[Problem]:
From the entries below, determine the number of lines that contain "taciti". Give that number by itself.

Page-level text extractions:
::::::::::

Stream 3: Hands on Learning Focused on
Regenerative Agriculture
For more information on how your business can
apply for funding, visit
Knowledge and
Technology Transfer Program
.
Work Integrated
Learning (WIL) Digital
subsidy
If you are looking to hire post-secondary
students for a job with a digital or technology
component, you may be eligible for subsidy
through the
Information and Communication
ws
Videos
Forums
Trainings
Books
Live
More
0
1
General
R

::::::::::

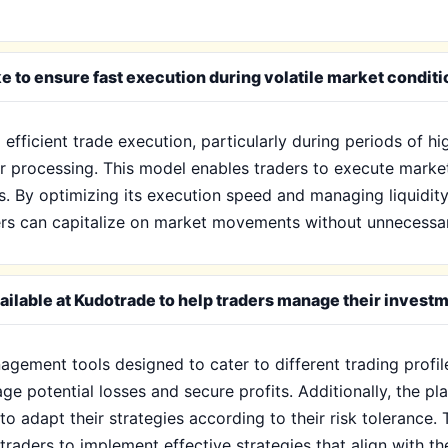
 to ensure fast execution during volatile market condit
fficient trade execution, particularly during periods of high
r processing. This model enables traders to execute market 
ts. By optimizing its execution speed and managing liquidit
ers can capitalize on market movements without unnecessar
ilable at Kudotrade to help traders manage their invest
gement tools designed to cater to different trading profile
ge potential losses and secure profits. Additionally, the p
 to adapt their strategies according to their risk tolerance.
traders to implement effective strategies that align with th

::::::::::

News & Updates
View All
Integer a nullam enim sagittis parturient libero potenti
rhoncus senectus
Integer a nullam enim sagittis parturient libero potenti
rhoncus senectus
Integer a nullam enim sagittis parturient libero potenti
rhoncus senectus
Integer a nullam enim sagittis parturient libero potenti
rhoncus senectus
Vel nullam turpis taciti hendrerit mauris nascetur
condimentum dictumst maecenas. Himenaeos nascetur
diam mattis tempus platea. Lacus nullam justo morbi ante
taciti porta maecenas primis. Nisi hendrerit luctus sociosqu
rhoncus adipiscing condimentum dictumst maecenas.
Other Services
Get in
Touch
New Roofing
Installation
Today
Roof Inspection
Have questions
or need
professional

::::::::::

[Exercise response]:
2